27. Suppose the ordering cost for maple desk is $100 and the unit holding cost is $5 per day. If there are 5 working days each week, the length of the review period using the economic order quantity model is (Hint: use the economic order quantity in Chapter 7 to figure out the length of a review period. The review period is the average flow time of one order cycle.)

a. Less than 1 day

b. Between 1 day and 2 days

c. At least a week

d. Two weeks or longer

Solutions

Expert Solution

24.

Order up-to level = 400; On hand = 250; On order = 100
So, order quantity = 400 - 250 - 100 = 50

25.

P = review period = 1 week
L = average lead time = 3 weeks
d = weekly average demand = 100
s = std. dev. of weekly demand = 50

Optimum order up to level (T*) = d*(P+L) + Z*s*SQRT(P+L)
or, 500 = 100*(1+3) + Z*50*SQRT(1+3)
or, Z = 100/100 = 1 i.e. L(z) = 0.083 (from loss function tables)

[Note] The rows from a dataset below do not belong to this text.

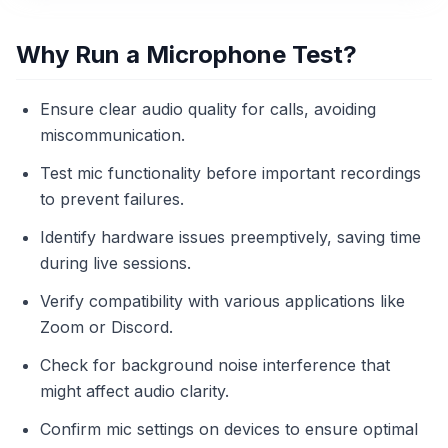
Why Run a Microphone Test?
Ensure clear audio quality for calls, avoiding
miscommunication.
Test mic functionality before important recordings
to prevent failures.
Identify hardware issues preemptively, saving time
during live sessions.
Verify compatibility with various applications like
Zoom or Discord.
Check for background noise interference that
might affect audio clarity.
Confirm mic settings on devices to ensure optimal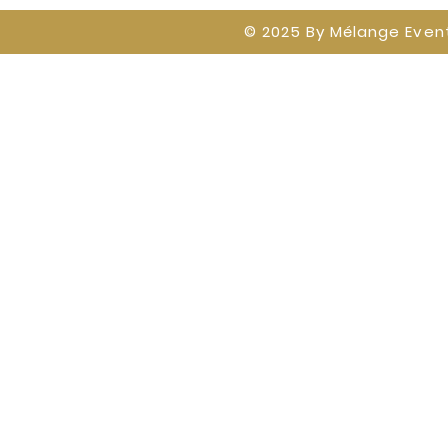
© 2025 By
Mélange Event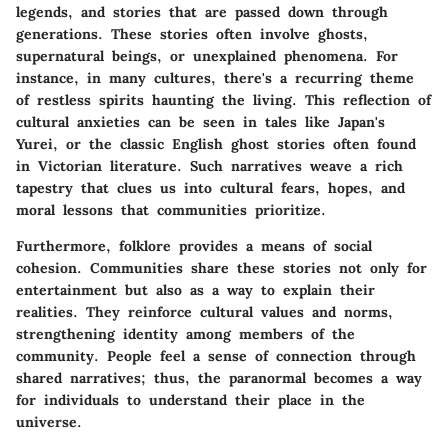
legends, and stories that are passed down through
generations. These stories often involve ghosts,
supernatural beings, or unexplained phenomena. For
instance, in many cultures, there's a recurring theme
of restless spirits haunting the living. This reflection of
cultural anxieties can be seen in tales like Japan's
Yurei, or the classic English ghost stories often found
in Victorian literature. Such narratives weave a rich
tapestry that clues us into cultural fears, hopes, and
moral lessons that communities prioritize.
Furthermore, folklore provides a means of social
cohesion. Communities share these stories not only for
entertainment but also as a way to explain their
realities. They reinforce cultural values and norms,
strengthening identity among members of the
community. People feel a sense of connection through
shared narratives; thus, the paranormal becomes a way
for individuals to understand their place in the
universe.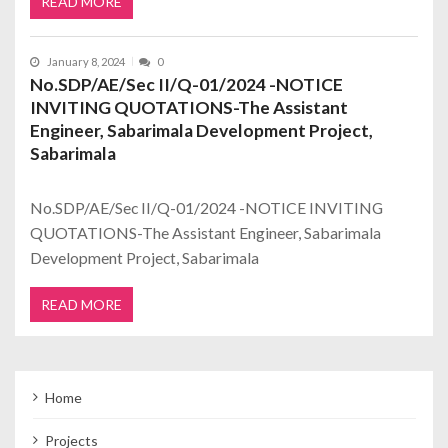
READ MORE
January 8, 2024
0
No.SDP/AE/Sec II/Q-01/2024 -NOTICE
INVITING QUOTATIONS-The Assistant
Engineer, Sabarimala Development Project,
Sabarimala
No.SDP/AE/Sec II/Q-01/2024 -NOTICE INVITING
QUOTATIONS-The Assistant Engineer, Sabarimala
Development Project, Sabarimala
READ MORE
Home
Projects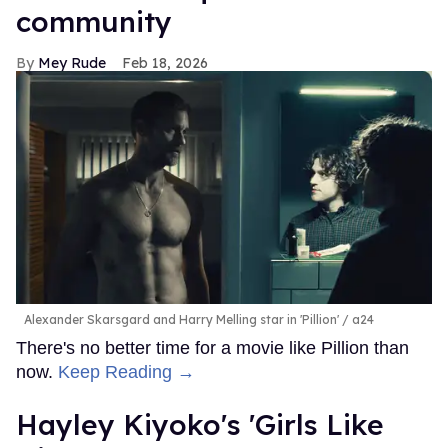
community
Mey Rude
Feb 18, 2026
Alexander Skarsgard and Harry Melling star in 'Pillion'
a24
There's no better time for a movie like Pillion than
now.
Keep Reading →
Hayley Kiyoko's 'Girls Like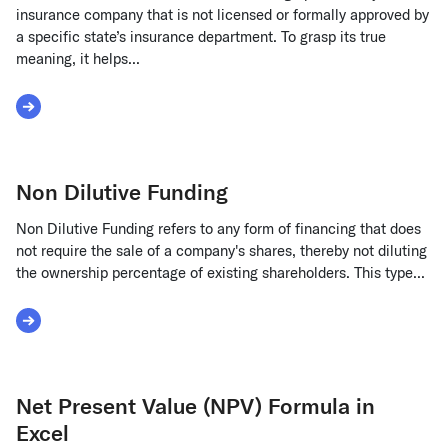
insurance company that is not licensed or formally approved by
a specific state’s insurance department. To grasp its true
meaning, it helps...
Read More about Non-Admitted Insurance
Non Dilutive Funding
Non Dilutive Funding refers to any form of financing that does
not require the sale of a company's shares, thereby not diluting
the ownership percentage of existing shareholders. This type...
Read More about Non Dilutive Funding
Net Present Value (NPV) Formula in
Excel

Expected shortage per cycle (ESC) = L(z) x s*SQRT(P+L) = 0.083*50*SQRT(1+3) = 8.3

Exp. Inventory at the end of cycle = T* - d(P+L) + ESC = 500 - 100*(1+3) + 8.3 = 108.3 or 108 (rounded off).

(26)

L(z) = 0.083

Fill Rate = 1 - L(z)*s*SQRT(P+L)/(d*(P+L)) = 1 - 0.083*50*SQRT(1+3)/(100*(1+3)) = 98% (so, option 'c' may be correct)

(27)

D = daily demand = 100/5=20; S = ordering cost=$100; H=carrying cost per day = $5
EOQ = (2.D.S/H)1/2 = SQRT(2*20*100/5) = 28 units

Lenght of the review period = EOQ/D = 28/20 = 1.4 days (i.e. between 1 and 2 days)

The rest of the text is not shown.